Always known to do extensive research for her roles, Carrie Grace Battle was no exception for Ms. Tyson. "One of the most extraordinary experiences that I've had in researching was with a woman whose name is Lovey Roundtree, who is presently 81 years old in Washington (DC) and still practicing. Lovey has, in her background, the credit of singlehandedly desegregating Trailways Buses in the early 1960s.
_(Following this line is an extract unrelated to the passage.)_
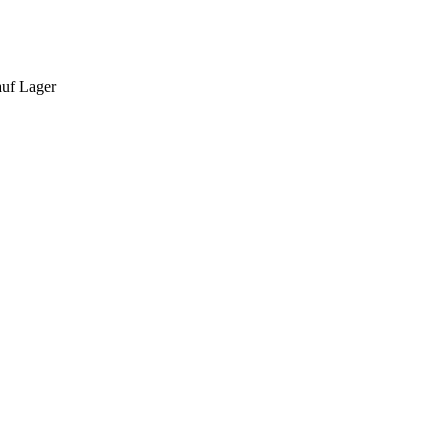
auf Lager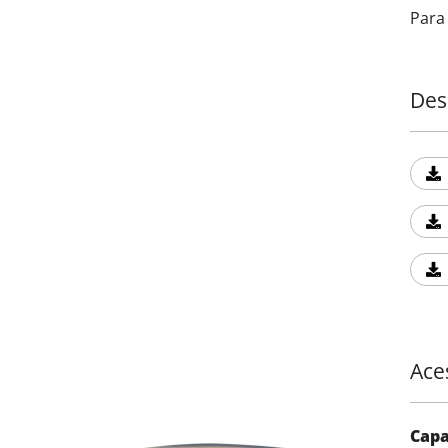
Para
Des
Ace
Capa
"She also went up against one of the most prestigious law firms in Washington on a case and won. And it so humiliated the law firm that they closed their offices in Washington and moved out. I also spent a good deal of time with Barbara Jordan (former congresswoman and current Texas professor), with Yvonne Brathwaite-Burke (former congresswoman and current Los Angeles County supervisor), with a male attorney, Dr. Walter Leonard, also in Washington. So, I've had quite an interesting experience researching."
Ronny Cox said he was attracted to the series because it shows diversity in the Deep South, not just the bigotry that Hollywood often shows.
"I've just spent the last couple of years in Nashville and Southerners have always been portrayed, especially on television, as just Southern bigots and rednecks. And not that there's not a lot of space for that, but there's an awful lot of intelligent, hip people that live there, too...And I hope that we can show Southerners being intelligent for a change."